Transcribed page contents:
━━━━━━

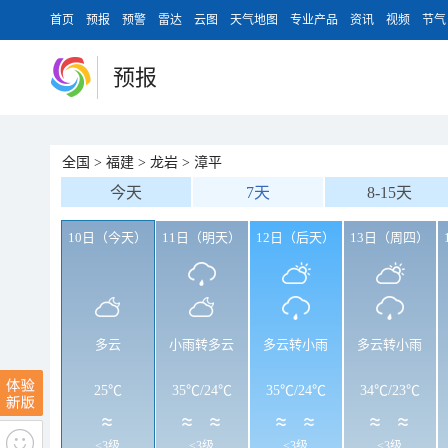
首页
预报
预警
雷达
云图
天气地图
专业产品
资讯
视频
节气
预报
全国
>
福建
>
龙岩
>
漳平
今天
7天
8-15天
10日（今天）
11日（明天）
12日（后天）
13日（周四）
多云
小雨转多云
多云转小雨
多云转小雨
25℃
35℃
/
24℃
35℃
/
24℃
34℃
/
23℃
<3级
<3级
<3级
<3级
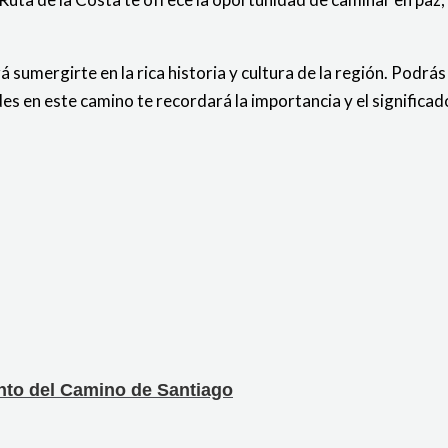
á sumergirte en la rica historia y cultura de la región. Podrás
des en este camino te recordará la importancia y el signific
ento del Camino de Santiago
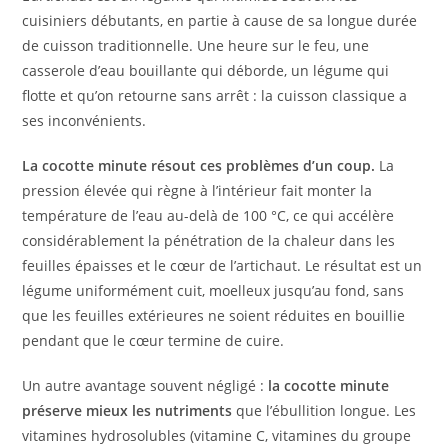
cuisiniers débutants, en partie à cause de sa longue durée
de cuisson traditionnelle. Une heure sur le feu, une
casserole d’eau bouillante qui déborde, un légume qui
flotte et qu’on retourne sans arrêt : la cuisson classique a
ses inconvénients.
La cocotte minute résout ces problèmes d’un coup.
La
pression élevée qui règne à l’intérieur fait monter la
température de l’eau au-delà de 100 °C, ce qui accélère
considérablement la pénétration de la chaleur dans les
feuilles épaisses et le cœur de l’artichaut. Le résultat est un
légume uniformément cuit, moelleux jusqu’au fond, sans
que les feuilles extérieures ne soient réduites en bouillie
pendant que le cœur termine de cuire.
Un autre avantage souvent négligé :
la cocotte minute
préserve mieux les nutriments
que l’ébullition longue. Les
vitamines hydrosolubles (vitamine C, vitamines du groupe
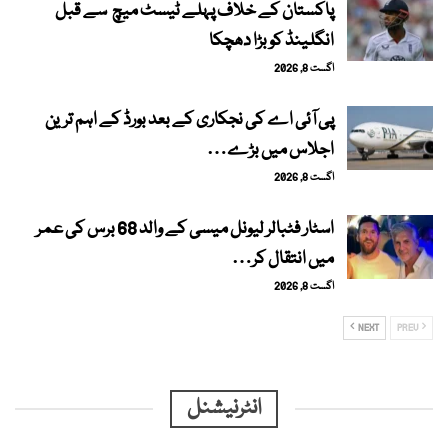
پاکستان کے خلاف پہلے ٹیسٹ میچ سے قبل
انگلینڈ کو بڑا دھچکا
اگست 8, 2026
پی آئی اے کی نجکاری کے بعد بورڈ کے اہم ترین
اجلاس میں بڑے…
اگست 8, 2026
اسٹار فٹبالر لیونل میسی کے والد 68 برس کی عمر
میں انتقال کر…
اگست 8, 2026
NEXT
PREV
انٹرنیشنل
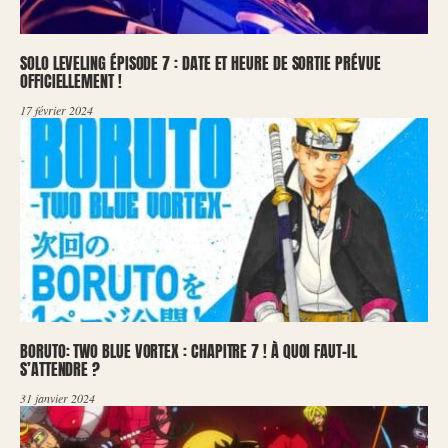
SOLO LEVELING ÉPISODE 7 : DATE ET HEURE DE SORTIE PRÉVUE
OFFICIELLEMENT !
17 février 2024
BORUTO: TWO BLUE VORTEX : CHAPITRE 7 ! À QUOI FAUT-IL
S’ATTENDRE ?
31 janvier 2024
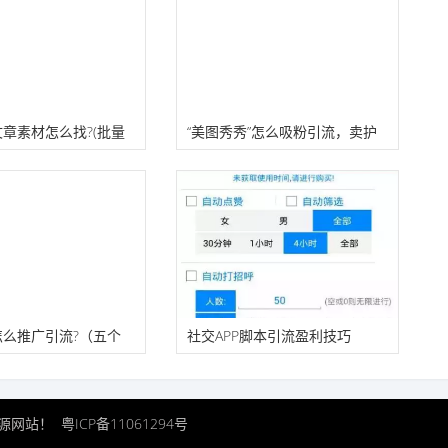
章素材怎么找?(批量
“美图秀秀”怎么吸粉引流，卖护
肤品赚钱？
怎么推广引流?（五个
社交APP脚本引流盈利技巧
业资源网站！
粤ICP备11061294号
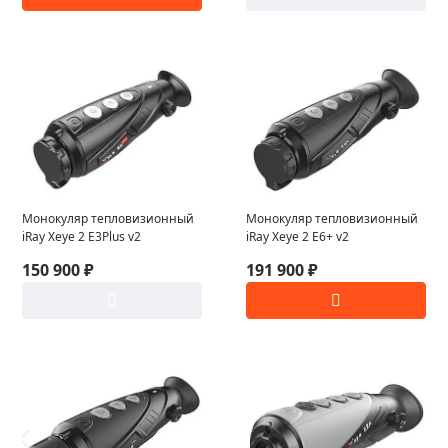
Монокуляр тепловизионный
Монокуляр тепловизионный
iRay Xeye 2 E3Plus v2
iRay Xeye 2 E6+ v2
150 900 ₽
191 900 ₽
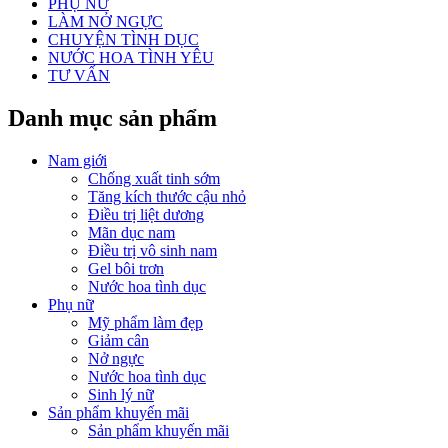
PHỤ NỮ
LÀM NỞ NGỰC
CHUYỆN TÌNH DỤC
NƯỚC HOA TÌNH YÊU
TƯ VẤN
Danh mục sản phẩm
Nam giới
Chống xuất tinh sớm
Tăng kích thước cậu nhỏ
Điều trị liệt dương
Mãn dục nam
Điều trị vô sinh nam
Gel bôi trơn
Nước hoa tình dục
Phụ nữ
Mỹ phẩm làm đẹp
Giảm cân
Nở ngực
Nước hoa tình dục
Sinh lý nữ
Sản phẩm khuyến mãi
Sản phẩm khuyến mãi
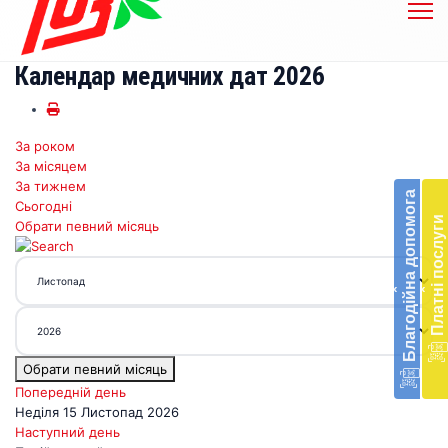
Календар медичних дат 2026
За роком
Бл
За місяцем
до
За тижнем
Благодійна допомога
Сьогодні
Підт
Платні послуги
Обрати певний місяць
діял
екст
меди
‹
‹
доп
в
Укра
благ
Обрати певний місяць
доп
Вря
Попередній день
біл
Неділя 15 Листопад 2026
житт
Наступний день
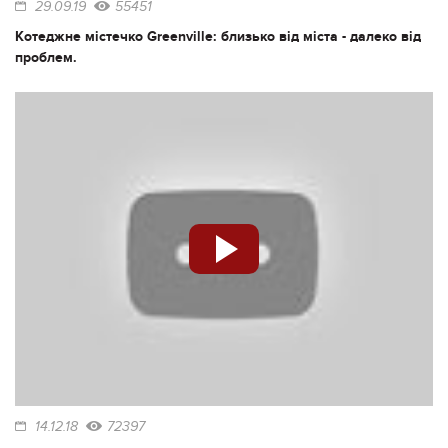
29.09.19
55451
Котеджне містечко Greenville: близько від міста - далеко від
проблем.
14.12.18
72397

━━━━━━

• [Task instructions] Your answer should consist of every line from the entries that holds "iRay".

• [Result for this task]
iRay Xeye 2 E3Plus v2
iRay Xeye 2 E6+ v2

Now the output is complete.